Книга Мануэля - Кортасар Хулио. Страница 25

* * *

– Может быть, так, а может быть, совсем иначе, – сказала Франсина, проводя пальцем по стеклу и отворачиваясь, как бы с досадой. – Почему ты вечно погружен в сомнения? Ведь можно зайти, посмотреть. Ну да, ты предпочитаешь тайну, всякое определение тебя разочаровывает.

– Так же, как тебя раздражает сомнение, – сказал я, – и все, что ты видишь, кажется тебе доказуемой теоремой. Я не хочу туда заходить, мне там нечего делать, мне ни к чему это знание, с которым ты, засунув ладошки под подушку, спишь так крепко и без снов там, где безумные девушки в белых чепчиках бросаются с балконов отеля, выходящего на кладбище.

– Нет, ты никогда не поумнеешь, не научишься понимать меня.

– Вот видишь – понимать тебя. А что же мы делаем, если не стараемся понять друг друга единственно возможным способом – кожей, глазами, словами, которые не просто сухие термины? Ах ты моя машинка айбиэм, светоориентирующаяся пчелка, да ведь никто тебя, рыжую-прерыжую, не понимает лучше, чем я. Чтобы тебя понять, мне не нужны твои рассуждения, незачем входить в эту лавку, чтобы знать, что это западня с кривыми зеркалами.

– О да, иллюзии, – сказала Франсина, прижимаясь ко мне, – блаженство тех, кто предпочитает правде фантазию. Ты правильно поступаешь, Андрес. Очень правильно.

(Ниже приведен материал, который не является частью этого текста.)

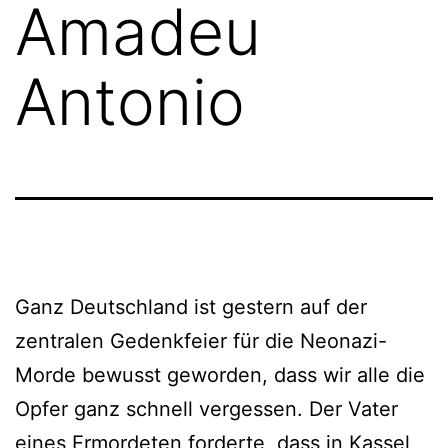
Amadeu
Antonio
Ganz Deutschland ist gestern auf der
zentralen Gedenkfeier für die Neonazi-
Morde bewusst geworden, dass wir alle die
Opfer ganz schnell vergessen. Der Vater
eines Ermordeten forderte, dass in Kassel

Ее влажные губы, всегда ищущие и так не похожие на то, что они говорят. Мы оба принялись смеяться, пошли бродить по улицам, пока усталость и желание не привели нас в квартиру Франсины в Марэ, над ее магазином, где продаются книги и бумага; мне нравилось заходить в торговое помещение, где в этот час хозяйничала мадам Франк с видом идеальной ответственной совладелицы, глядящей на приход младшей партнерши с ее другом так, как если бы то были клиенты: мне нравилось листать новинки, покупать у мадам Франк пачку бумаги или книгу и платить за них на глазах у Франсины, которая так охотно подарила бы их мне. По внутренней лестнице мы поднимались в квартиру, аккуратную, четкую, как сама Франсина, надушенную лавандой, с затененным освещением, уютную, как мурлычущая кошка, кошачий уют исходил от гостиной и двух комнат, от голубого ковра, от библиотеки с коллекцией «Плеяд» и словарем Литтре, – ну, разумеется, Франсина и холодильник, Франсина и хрустальные стаканы, Франсина и шотландское виски, Франсина, трогательно приверженная интеллектуальной честности, которой так противоречило путаное и скользкое существование всяких там витрин и отелей с балконами, выходящими на кладбище, Франсина в своей точно пригнанной клетке, другая сторона моей жизни-Людмилы, конкретизация давней тоски по определенному рисунку дней и всего быта, но также почти мгновенное неприятие столь многих разумных, рациональных условностей, симметричное другому неприятию – Людмила посреди беспорядка в кухне, где на полу остались разбросанные куски лука, где транзистор изрыгает звуки «Радио Монте-Карло», где замусоленное посудное полотенце, подобно гнусной длани, обнимает единственную уцелевшую чашку из чайного сервиза, а сама Людмила бежит встречать какого-то пингвина.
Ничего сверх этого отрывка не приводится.